A place, you can hope, where the chips are freshly cooked, the mugs of tea are always hot and sweet, and the shopfront doors are forever open and welcoming. 

My friend, and wonderful photographer, Alison Laredo, has also posted about Tom and Jack. You can read her post here.

A Memory of the Evening Train

This little memory popped into my head a week or two ago and it made me smile so I thought I would share it with you.

Back in ’84, when I first moved to live in England, I got a job in Bracknell. Every weekday I used to travel in and out of London to work.  After I was there for a while (and I was there for quite a while) they gave me a company car. That was pretty bloody amazing I can tell you but, before that, I commuted in and out every day on the train. 

I would grab the Tube down to Richmond then hop on the 8.12 out to Bracknell (Woking, Winnersh, Early and Reading – it’s funny the things you remember, thirty years on…). It was a whole new world for me but I seemed to slip into it fairly effortlessly and enjoy it enormously. We were young and quite flexible then, weren't we? 

Anyway, this tiny little memory doesn't relate to the morning train to Bracknell, which was usually a foggy-brained exercise in time-and-space travel. Rather, it takes me back to the journey back home in the evening.

We finished work at 5.30 and there was a train to Richmond at 5.46 so catching this required a timely exit from the office and a fairly-curt march through the concrete vagaries of Bracknell Town Centre.

There was a small cohort of us who rushed for that train every weekday evening and we generally claimed one of those old-fashioned compartments which had their own door and a long couch of seating, the whole train wide, on either side. There was enough of us to retain one of these compartments all for ourselves and that was nice.

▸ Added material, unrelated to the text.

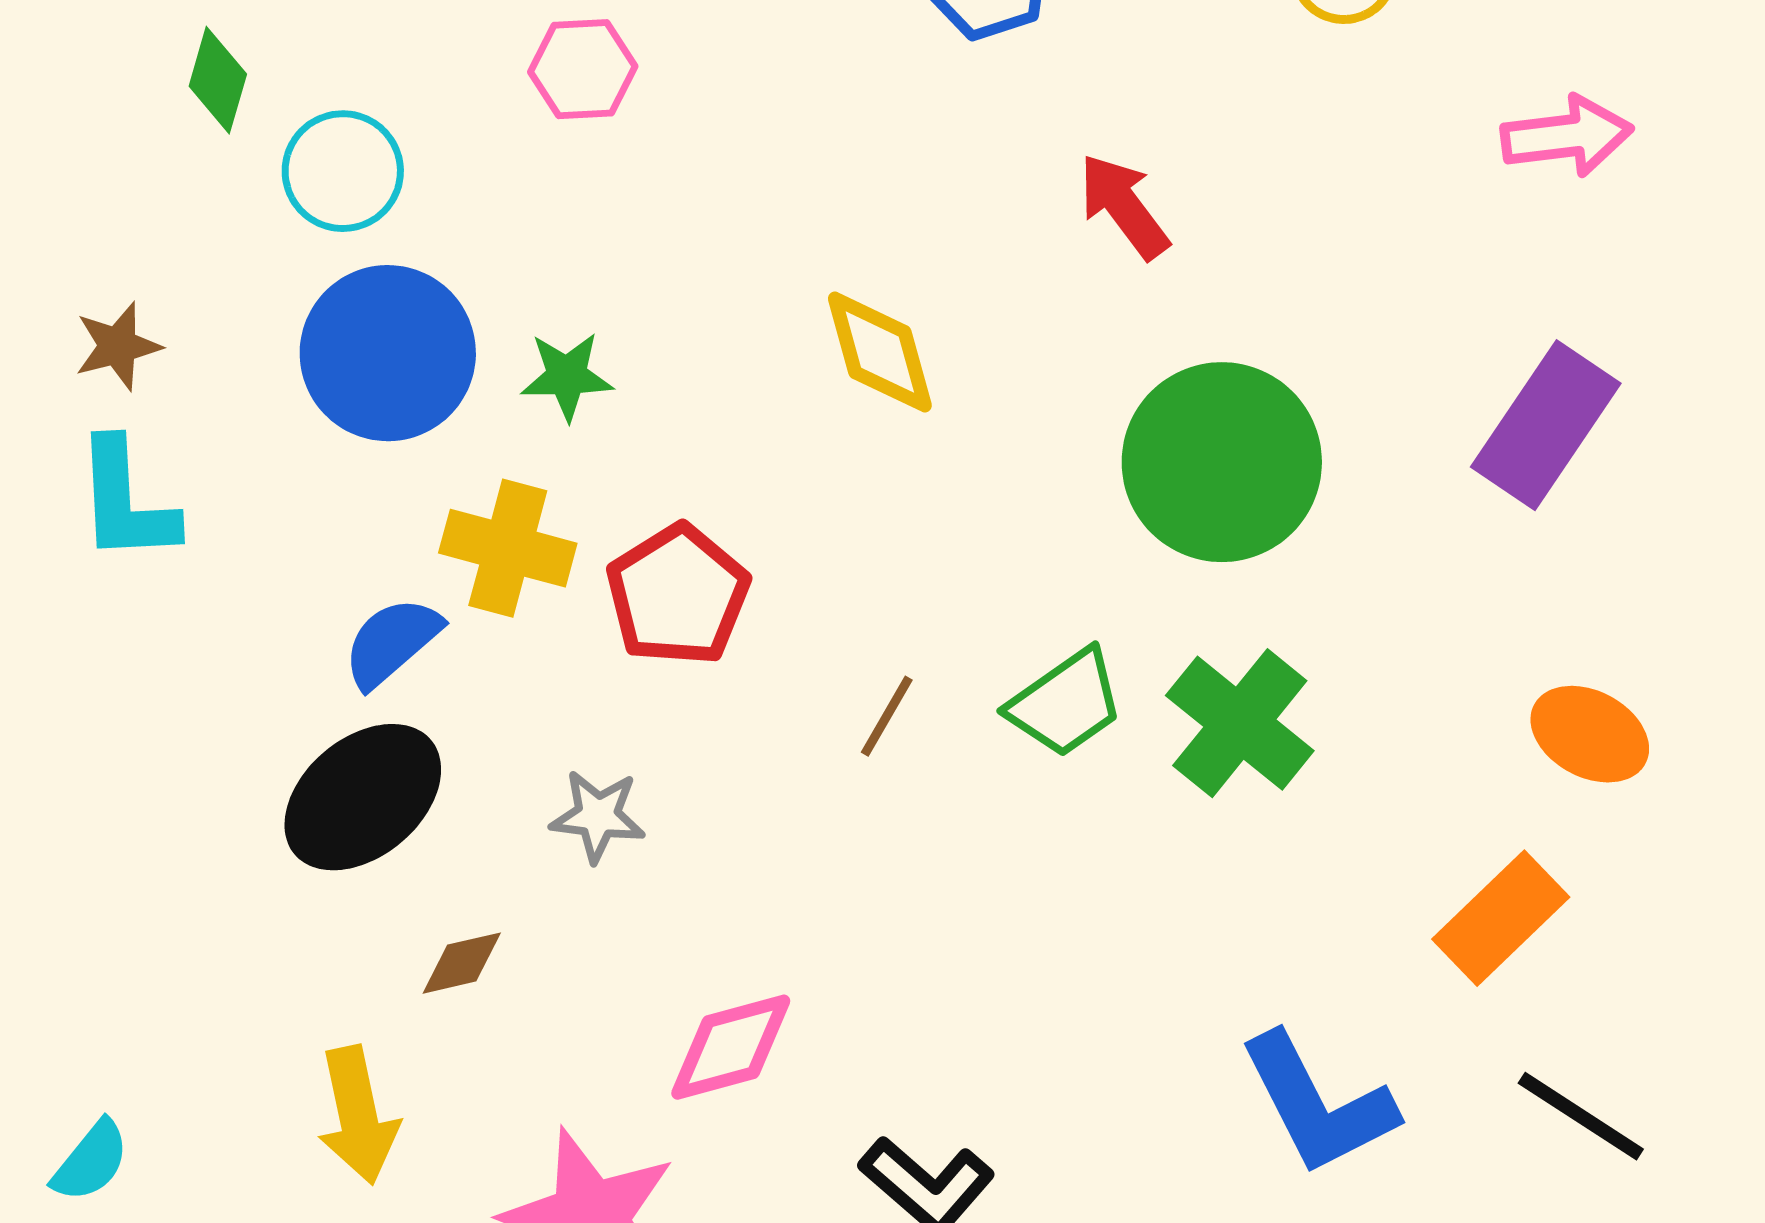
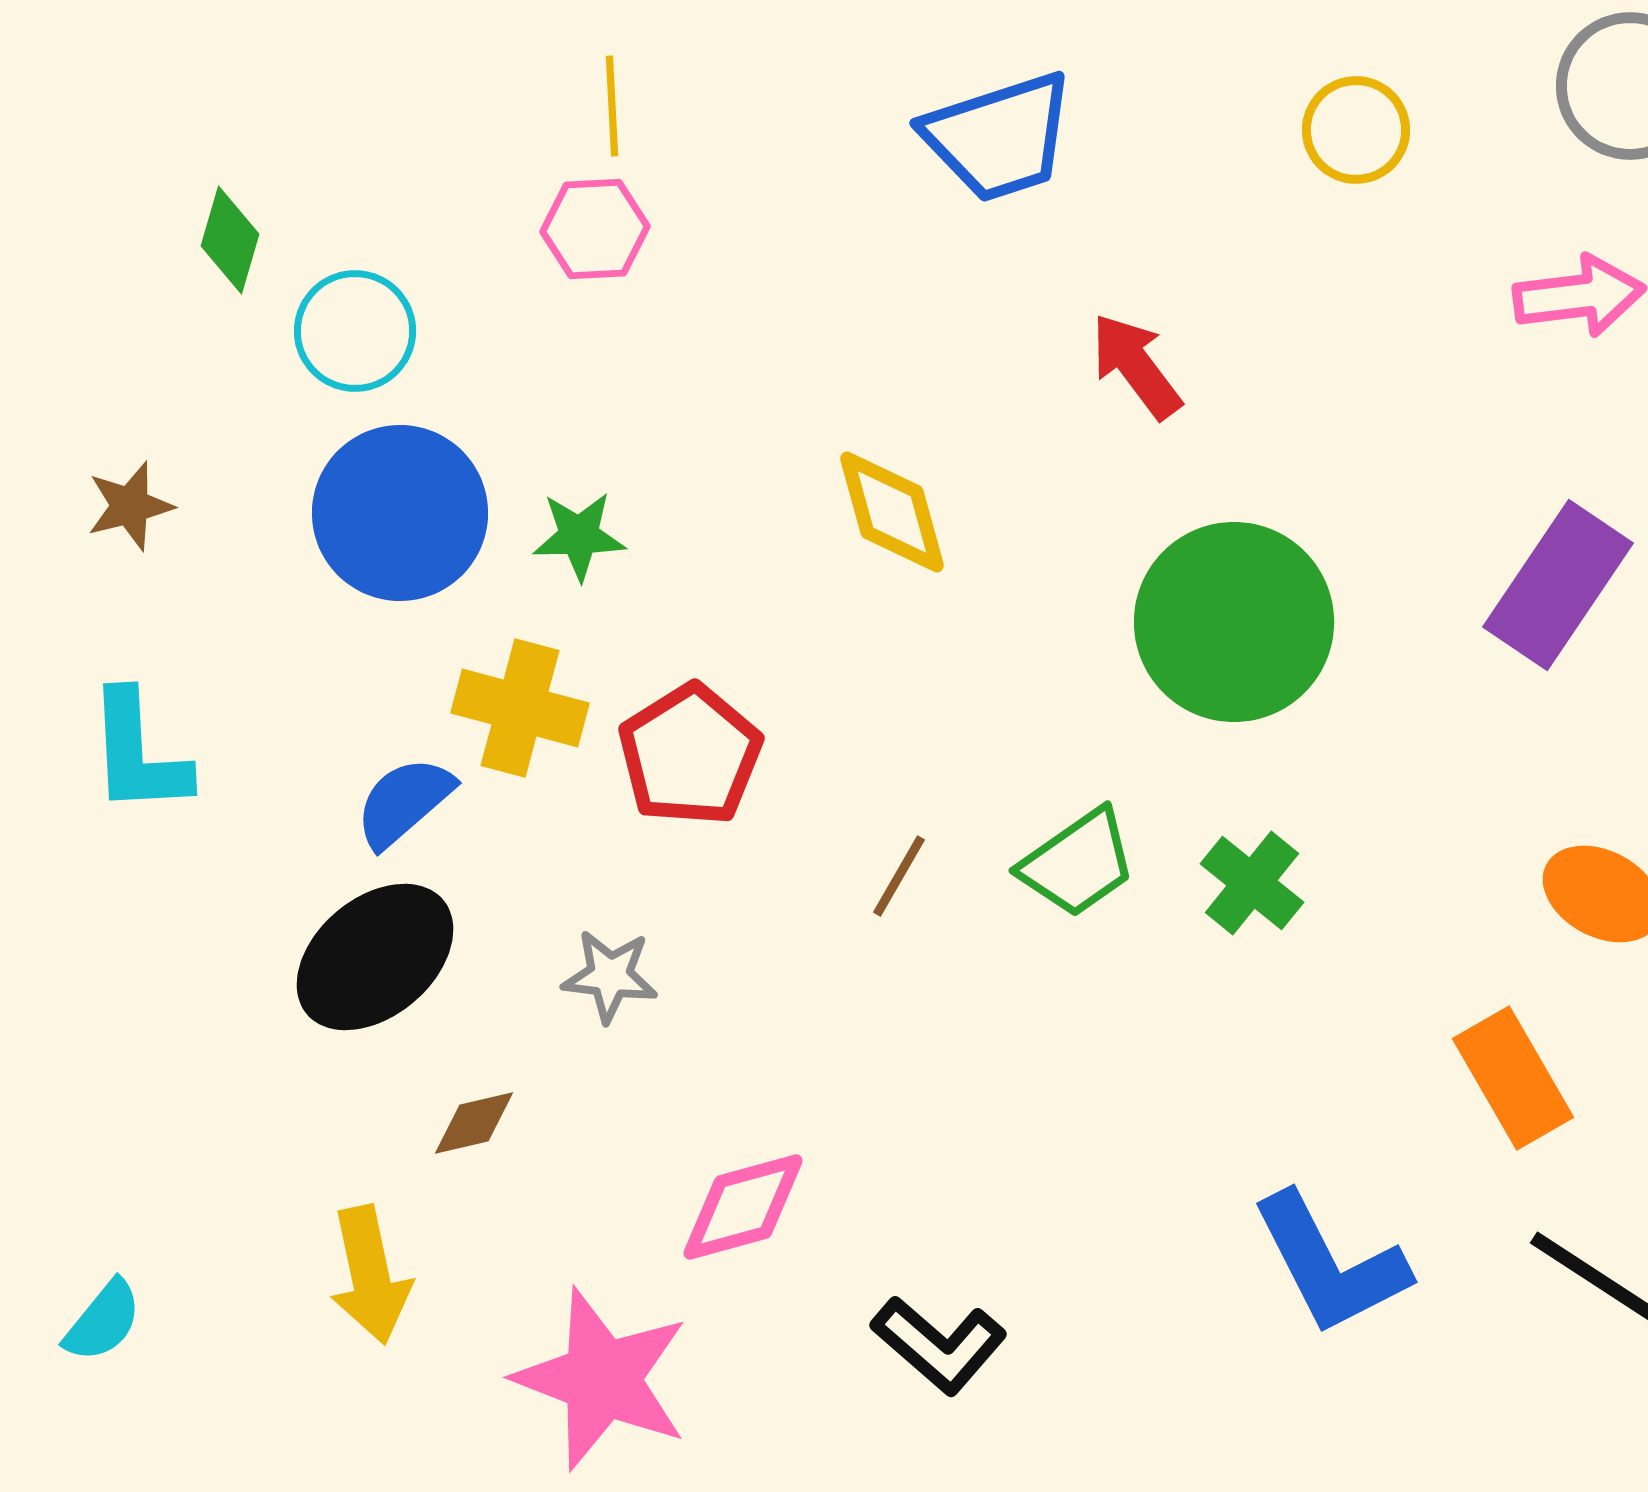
cyan L-shape: (126, 501) -> (138, 753), moved
green cross: (1240, 723) -> (1252, 883), size x0.7
orange rectangle: (1501, 918) -> (1513, 1078), turned -76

One of the people who got the evening train with me was Brian. Let’s call him Brian anyway, for anonymity (it’s actually his real name). This little memory, which I promise I am just getting to, concerns him.

Brian was a young man from Wales. Port Talbot if I recall correctly. He was a 'Man’s Man'. He enjoyed his sport and his pints and he seemed particularly fond of girls and all things related to them. Just your average early-twenty-year-old guy then and that’s really the point I’m trying to make. Brian was great and smart and all but he didn’t seem like a man particularly given to deep thought and philosophical considerations. Everything he did in his average working day seemed to bear this impression out.

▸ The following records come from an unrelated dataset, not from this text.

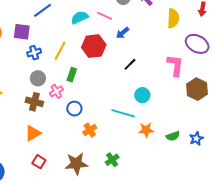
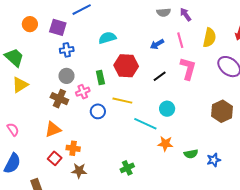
pink line: (105, 16) -> (180, 40), moved, turned 42
cyan semicircle: (80, 17) -> (107, 38), moved
red hexagon: (94, 46) -> (126, 66), moved
yellow line: (60, 51) -> (122, 101), moved, turned 66
pink L-shape: (175, 65) -> (188, 69), moved
green rectangle: (72, 75) -> (100, 78), turned -40
orange cross: (90, 130) -> (73, 148), moved, turned 32
brown star: (76, 164) -> (79, 171), moved, size x0.7

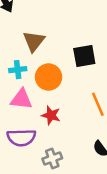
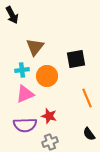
pink triangle: (21, 99) -> (25, 94), turned -30
red star: (51, 115) -> (49, 116), moved

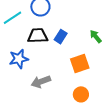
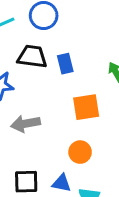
blue rectangle: (61, 37) -> (65, 64), turned -56

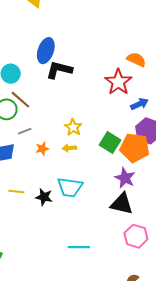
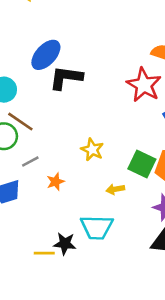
blue ellipse: (46, 51) -> (46, 55), turned 30
yellow arrow: (69, 148) -> (115, 189), moved
yellow line: (16, 192) -> (44, 253), moved

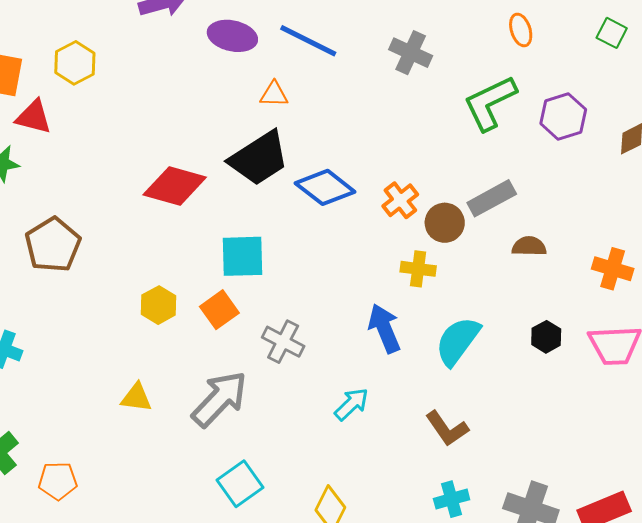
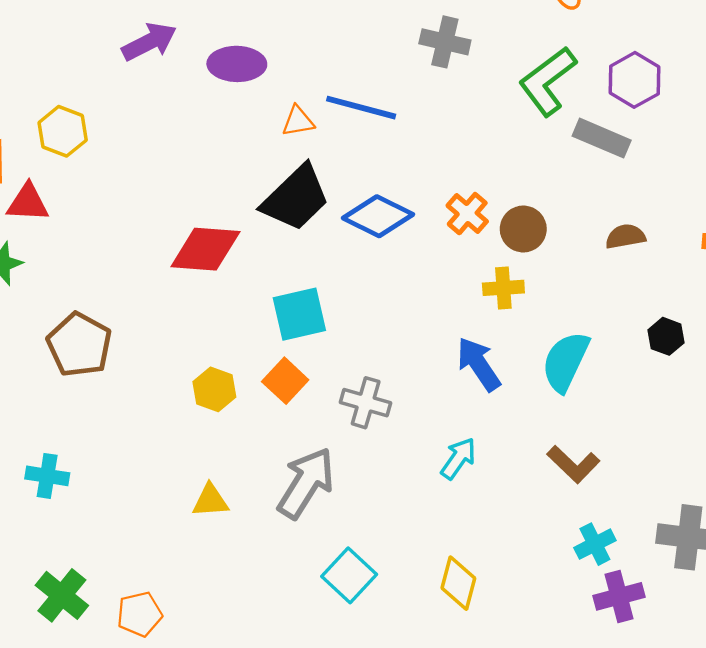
blue line: (308, 41) -> (361, 108), moved
gray rectangle: (492, 198) -> (602, 138), moved, turned 63

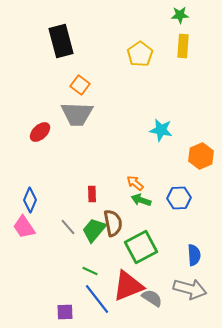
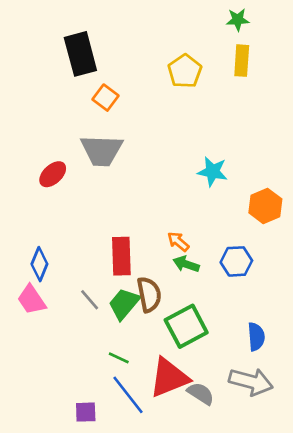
orange square: (80, 85) -> (106, 98), moved
red rectangle: (92, 194) -> (121, 256), size x1.8

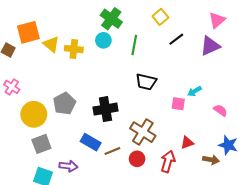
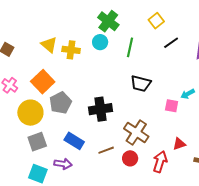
orange square: (28, 32) -> (43, 82), moved, turned -30
blue rectangle: (91, 142) -> (74, 141), moved

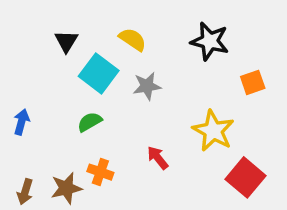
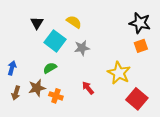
black star: (210, 41) -> (140, 23), moved
brown star: (66, 188) -> (37, 88), moved
brown arrow: (25, 192) -> (16, 93), moved

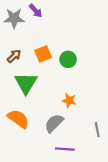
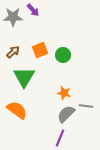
gray semicircle: (54, 123) -> (66, 114), moved
gray line: (97, 130) -> (86, 106), moved, turned -72
purple line: (65, 149) -> (60, 138), turned -72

What I’m trying to say, as politely as possible, is that he wasn't 'Deep'.

Except on the train.

On that evening train back to Richmond, Brian seemed to transform from a full-of-life Jack-The-Lad to an introspective, introverted, virtual shell-of-a-man. He invariably chose a window seat and then he just sat there, staring out into the winter darkness, silent and serious, as if contemplating the full depths of the human condition.  I would sometimes watch him for a while, in between all the comradely banter, and wonder what was going on in his head at these times.

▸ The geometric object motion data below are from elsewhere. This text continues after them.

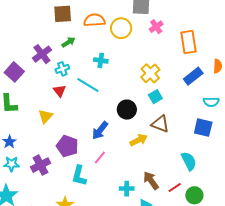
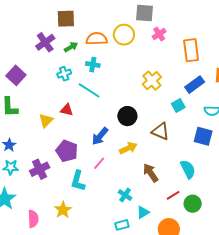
orange semicircle: (94, 20) -> (97, 39), moved
purple cross: (42, 54) -> (45, 42), moved
cyan cross: (101, 60) -> (93, 65), moved
red triangle: (60, 91) -> (67, 110), moved, turned -40
cyan square: (155, 97) -> (178, 105), moved
yellow arrow: (139, 140) -> (128, 148), moved
brown arrow: (151, 181) -> (151, 173), moved
cyan cross: (127, 189) -> (125, 195), turned 32

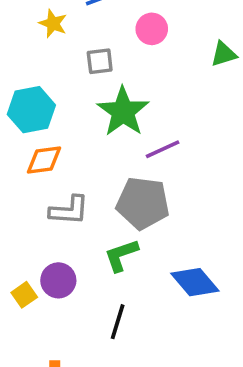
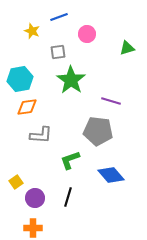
purple line: (163, 149) -> (111, 101), moved, turned 42
gray pentagon: (143, 203) -> (98, 131), moved
purple circle: (58, 280) -> (35, 198), moved

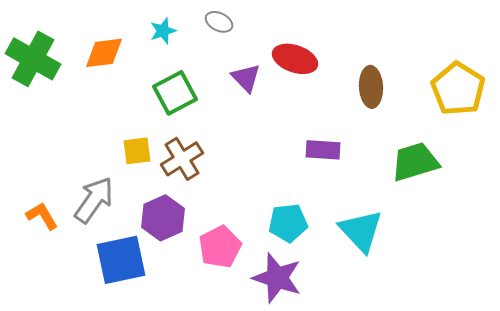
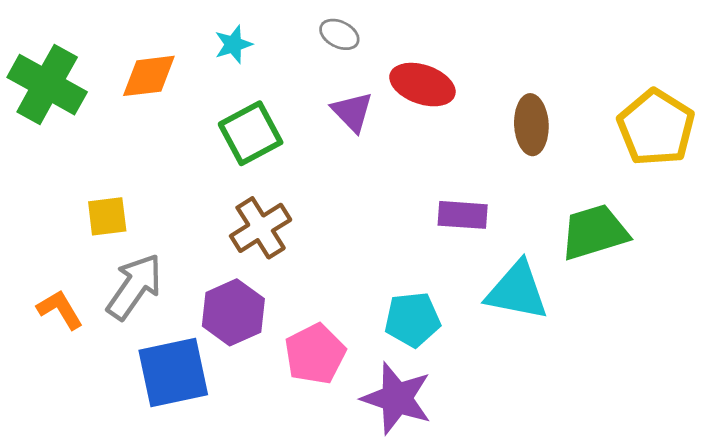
gray ellipse: (219, 22) -> (339, 34), moved
yellow square: (137, 151) -> (107, 216), moved
cyan triangle: (361, 231) -> (517, 291), moved, turned -36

One Friday evening, Brian and I made it to the 5.46 train but nobody else did so it was just me and him in the isolated compartment. I thought he would be more chatty and outgoing, it being Friday evening and it being just the two of us in the little enclosure but no. As soon as the train rolled out of the station, Brian leaned himself in towards the glass pane and every fibre of his being directed itself out of the window and into the gloom.

I tried to read my book but the conundrum was preying on me large now. Why did such an open outgoing lad turn into this brooding husk whenever he boarded the evening train?

After the journey was about half-way complete, I could bear it no more. I had to ask him.


Brian snapped out of his daze and gazed over at me, bleary-eyed,” Eh? What?”

“Brian. Sorry to bother you I just can’t help wondering…”


“… when you look out of that window every evening, what do you see?”

Brian looked more serious that I had ever seen him look before. He leaned over to me. “It’s the most amazing thing,” he whispered, “there’s all these windows going by out there, you know, in the dark…”


“… and there’s so many people in them with fuck-all on.”